Maeve was taking his pulse and looking for other obvious signs of cardiac distress. “I think he just fainted,” she said. “Do you have anything to eat, Robert? The man looks half starved.”

As if to confirm her suspicions, the visitor’s eyes fluttered open and he looked about the room, clearly disoriented. “I seem to have fallen…”

“There now,” said Maeve. “You just fainted. Your pulse is a bit weak, but otherwise normal. You’ve been sweating with a bit of a temperature, I’m afraid. Let’s get something into your stomach and then you rest a bit. Perhaps a hot tea?”

“There’s very little time,” the man tried to return her smile. Then he seemed to remember the urgency of the moment and spoke again. “You must not worry about me,” he whispered. “The Arch… That is the only thing that matters now.” His eyes seemed to look right past her, watching the ceiling and the walls about him with growing anxiety. “No time…” he breathed.

“Yes, yes,” Maeve comforted him. She turned and waved at the others to shoo them out of the room. “You just lie here quietly and I’ll get you something to drink.”

She herded the others back out into the study area and made for the coffee station while Dorland and Nordhausen huddled near the shortwave. They tuned in a few other stations, moving from one emergency bulletin to another until Paul pursed his lips with resignation.

“Six hours,” he said. “Well folks, if we are going to do anything about this business, we had better get started. I’d like to have a word with Mr. Graves, and—”

“Don’t you dare,” Maeve wagged a finger at him. “Give the man a moment to recover, Paul. I’ll get some shortbread and tea into him while you work out a strategy.” She was pouring a cup of the Earl Grey Nordhausen had brewed earlier. “I don’t suppose coffee is the right thing just now, but a little tea will do anyone good.”

Kelly retrieved his laptop and came over to the study table to join the others. “We don’t have much time,” he said. “I’ve got all the algorithms here for the planned mission, but I’m going to need cycles on another Arion system to reconfigure.” He looked at his friend Paul with a puzzled expression. “Where to, boss?”

Dorland ran a hand through his thick, dark hair and cleared his throat. “Good question,” he began. “Any thoughts, Robert?

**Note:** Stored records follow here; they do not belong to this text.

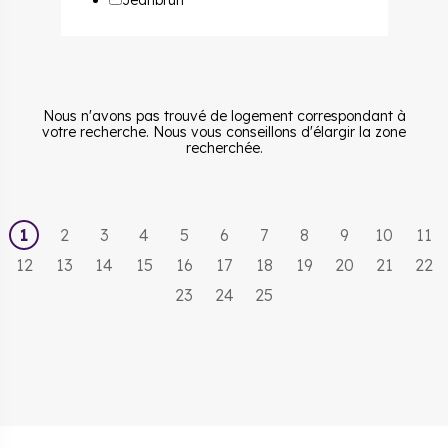
Jeanbrun
Nous n'avons pas trouvé de logement correspondant à
votre recherche. Nous vous conseillons d'élargir la zone
recherchée.
1
2
3
4
5
6
7
8
9
10
11
12
13
14
15
16
17
18
19
20
21
22
23
24
25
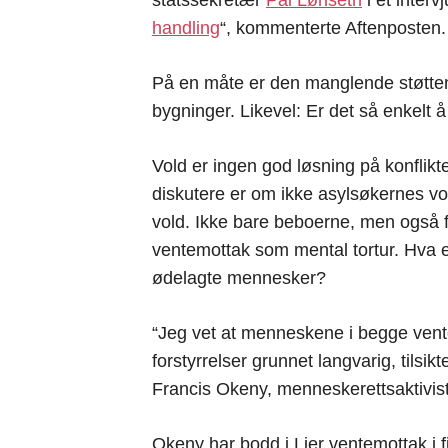
handling
“, kommenterte Aftenposten.
På en måte er den manglende støtten 
bygninger. Likevel: Er det så enkelt
Vold er ingen god løsning på konflik
diskutere er om ikke asylsøkernes vol
vold. Ikke bare beboerne, men også f
ventemottak som mental tortur. Hva
ødelagte mennesker?
“Jeg vet at menneskene i begge vent
forstyrrelser grunnet langvarig, tilsik
Francis Okeny, menneskerettsaktivist
Okeny har bodd i Lier ventemottak i fi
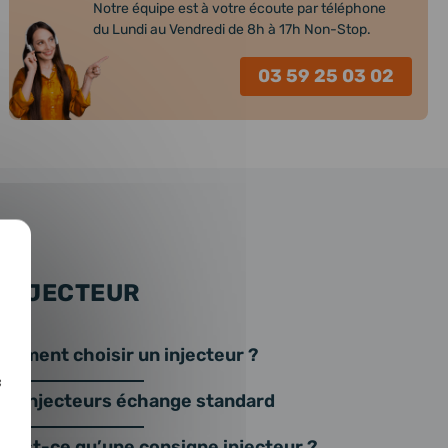
Notre équipe est à votre écoute par téléphone
du Lundi au Vendredi de 8h à 17h Non-Stop.
03 59 25 03 02
 INJECTEUR
omment choisir un injecteur ?
c
os injecteurs échange standard
u’est-ce qu’une consigne injecteur ?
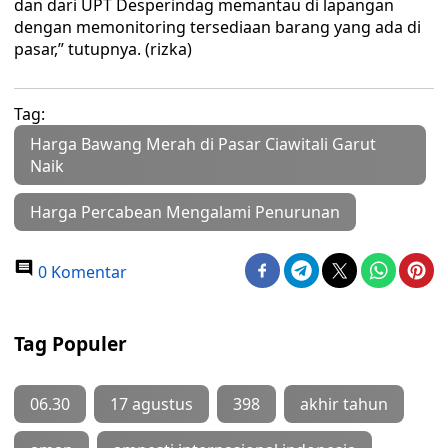
dan dari UPT Desperindag memantau di lapangan
dengan memonitoring tersediaan barang yang ada di
pasar,” tutupnya. (rizka)
Tag:
Harga Bawang Merah di Pasar Ciawitali Garut
Naik
Harga Percabean Mengalami Penurunan
0 Komentar
Tag Populer
06.30
17 agustus
398
akhir tahun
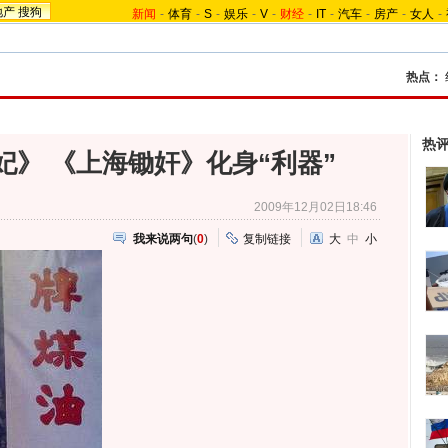
地产
搜狗
新闻
-
体育
-
S
-
娱乐
-
V
-
财经
-
IT
-
汽车
-
房产
-
女人
-
热点：
热
妃》 《上海锄奸》化身“利器”
2009年12月02日18:46
我来说两句
(
0
)
复制链接
大
中
小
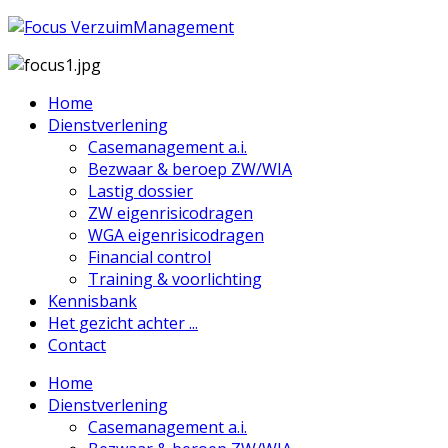
Home
Dienstverlening
Casemanagement a.i.
Bezwaar & beroep ZW/WIA
Lastig dossier
ZW eigenrisicodragen
WGA eigenrisicodragen
Financial control
Training & voorlichting
Kennisbank
Het gezicht achter ...
Contact
Home
Dienstverlening
Casemanagement a.i.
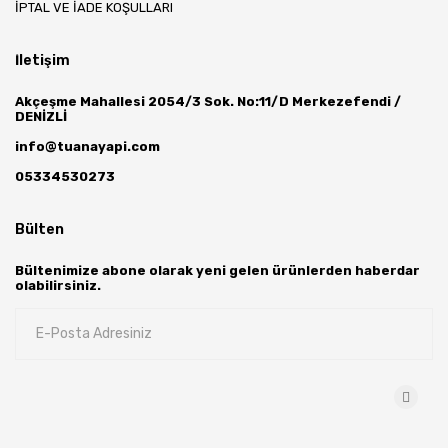
İPTAL VE İADE KOŞULLARI
İletişim
Akçeşme Mahallesi 2054/3 Sok. No:11/D Merkezefendi /
DENİZLİ
info@tuanayapi.com
05334530273
Bülten
Bültenimize abone olarak yeni gelen ürünlerden haberdar
olabilirsiniz.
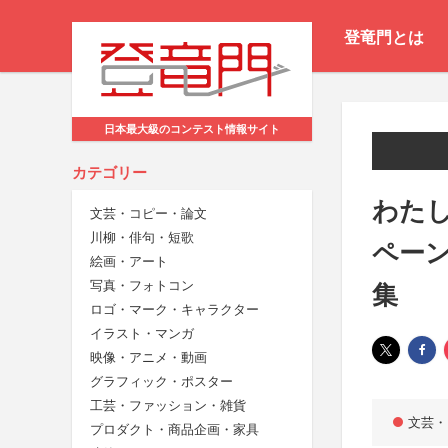
登竜門とは
日本最大級のコンテスト情報サイト
カテゴリー
わた
文芸・コピー・論文
川柳・俳句・短歌
ペー
絵画・アート
写真・フォトコン
集
ロゴ・マーク・キャラクター
イラスト・マンガ
映像・アニメ・動画
グラフィック・ポスター
工芸・ファッション・雑貨
文芸・
プロダクト・商品企画・家具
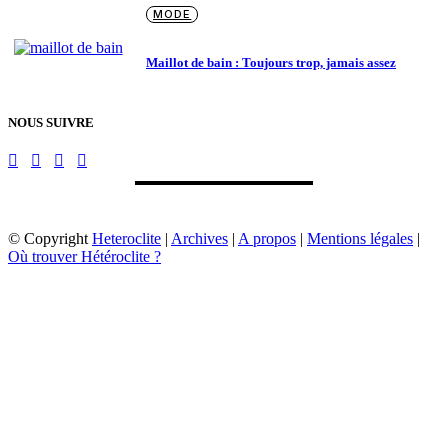
MODE
Maillot de bain : Toujours trop, jamais assez
NOUS SUIVRE
© Copyright
Heteroclite
|
Archives
|
A propos
|
Mentions légales
|
Où trouver Hétéroclite ?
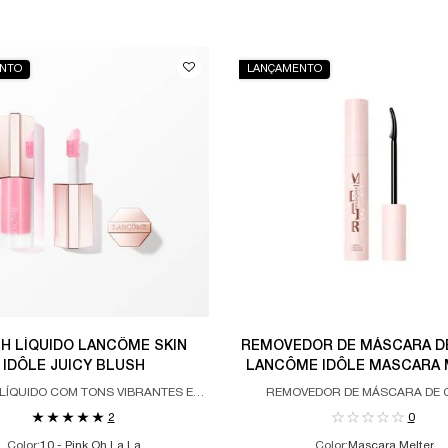
NTO
LANÇAMENTO
H LÍQUIDO LANCÔME SKIN
REMOVEDOR DE MÁSCARA DE
IDÔLE JUICY BLUSH
LANCÔME IDÔLE MASCARA 
LÍQUIDO COM TONS VIBRANTES E
REMOVEDOR DE MÁSCARA DE C
NTO MATTE SUAVE PARA ILUMINAR
GODDESS REMOVER
2
0
A SUA PELE.
Color:
10 - Pink Oh La La
Color:
Mascara Melter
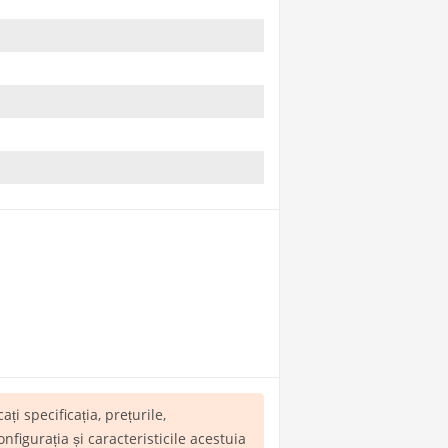
cați specificația, prețurile,
igurația și caracteristicile acestuia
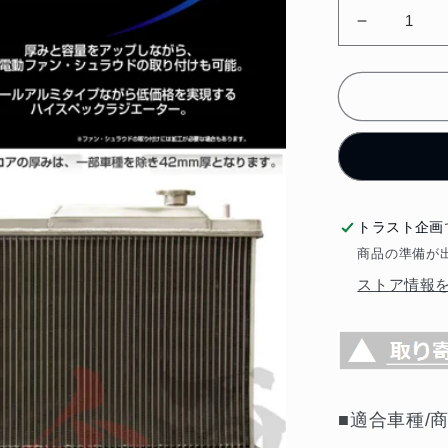
BLITZ
ラ
ジ
エ
タ
ー
レ
ガ
トラスト企画
シ
商品の準備が
ィ
B4/
ストア情報
ツ
ー
リ
ン
グ
■適合車種/
ワ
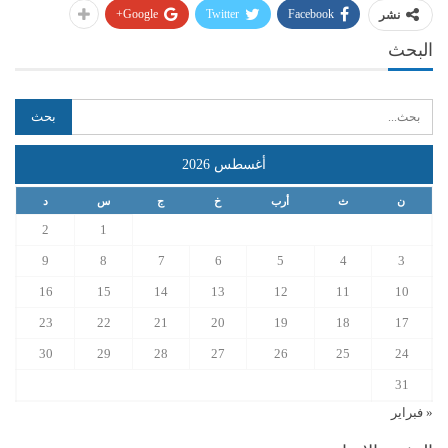
Google+
Twitter
Facebook
نشر
البحث
أغسطس 2026
ن
ث
أرب
خ
ج
س
د
2
1
9
8
7
6
5
4
3
16
15
14
13
12
11
10
23
22
21
20
19
18
17
30
29
28
27
26
25
24
31
« فبراير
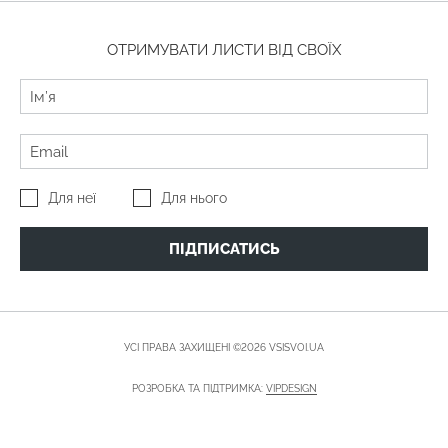
ОТРИМУВАТИ ЛИСТИ ВІД СВОЇХ
Для неї
Для нього
ПІДПИСАТИСЬ
УСІ ПРАВА ЗАХИЩЕНІ ©2026 VSISVOI.UA
РОЗРОБКА ТА ПІДТРИМКА:
VIPDESIGN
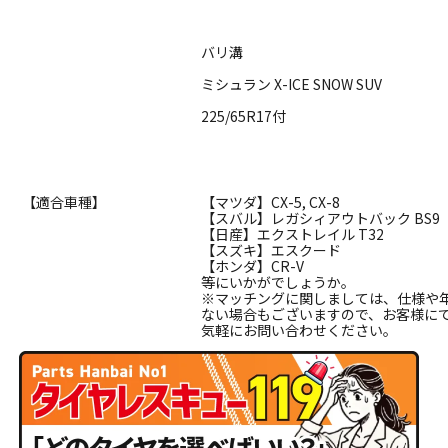
バリ溝
ミシュラン X-ICE SNOW SUV
225/65R17付
【適合車種】
【マツダ】CX-5, CX-8
【スバル】レガシィアウトバック BS9
【日産】エクストレイル T32
【スズキ】エスクード
【ホンダ】CR-V
等にいかがでしょうか。
※マッチングに関しましては、仕様や
ない場合もございますので、お客様に
気軽にお問い合わせください。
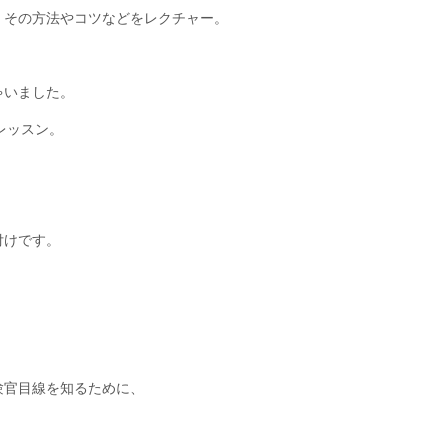
、その方法やコツなどをレクチャー。
ゃいました。
レッスン。
付けです。
験官目線を知るために、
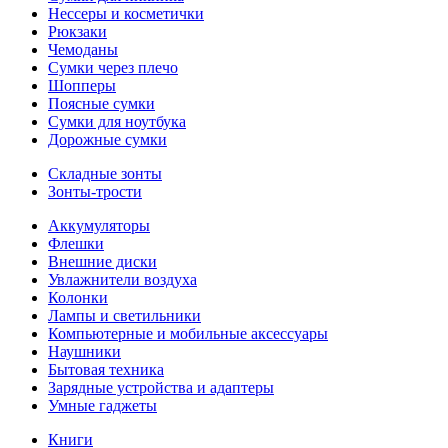
Нессеры и косметички
Рюкзаки
Чемоданы
Сумки через плечо
Шопперы
Поясные сумки
Сумки для ноутбука
Дорожные сумки
Складные зонты
Зонты-трости
Аккумуляторы
Флешки
Внешние диски
Увлажнители воздуха
Колонки
Лампы и светильники
Компьютерные и мобильные аксессуары
Наушники
Бытовая техника
Зарядные устройства и адаптеры
Умные гаджеты
Книги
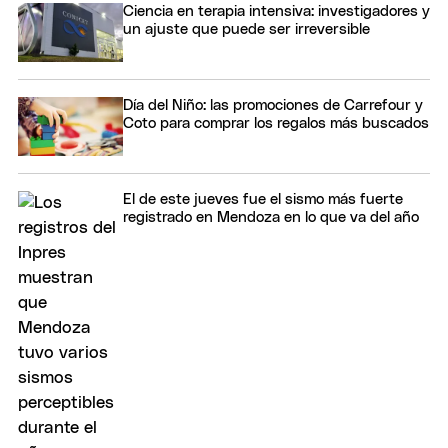
Ciencia en terapia intensiva: investigadores y
un ajuste que puede ser irreversible
Día del Niño: las promociones de Carrefour y
Coto para comprar los regalos más buscados
El de este jueves fue el sismo más fuerte
registrado en Mendoza en lo que va del año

You’re the historian.”

“Lovely,” said Nordhausen. “A madman we haven’t even heard of yet has blown up the island of Palma and we’ve got to find a way to undo the thing. This is a fairly tall order, Paul. The research could take months, years even!”

“We have six hours.” Paul fixed him with a determined look.

“Lord, a few hours ago Maeve was yammering to keep me from sneaking a peek at Shakespeare’s writing desk; now I’m supposed to save the world! Why don’t you go in and ask our visitor from the future? He must have some idea of what we were supposed to do.” He shivered with a sudden cold. “Did someone open the door?”

“Put on the heat, Robert,” said Maeve. She noticed the chill at once. The others felt it as well. “Here, let me get this tea in to Mr. Graves and then we can plan this thing out.”

“We’ll need time on an Arion system,” Kelly repeated. “I can’t log in from here because the phone line is dead. It’s two hours to the City with the traffic and this weather.”

“We’ll just have to try finding something closer,” said Dorland. “What about the system at U.C. Berkeley?”

“You have any time booked?”

“Well, who would be using it on a night like this?”

“Good point,” said Nordhausen. “I’ll bet they closed down and joined the panic out there. I’ve got a U.C. library pass. I just may be able to get us in with my credentials, even if I have to pull seniority to bump someone off the machine.”

“How much time will you need, Kelly?” Dorland was thinking hard.

“Well… That depends on what we need to do. I need at least a half hour to program the preliminaries, but the real work is in fine-tuning the temporal locus. Where are we going?”

Dorland looked over his shoulder. “Maeve? We really must talk with—”

Maeve was standing in the open doorway leading to the reading room, a cup of tea in one hand and a box of shortbread wafers in the other.

“Mr. Graves?” Maeve seemed as if she were calling a lost kitten. She started into the room. “Well that’s odd, he’s gone…” The howling of the wind continued outside, and the rain drummed harder on the roof.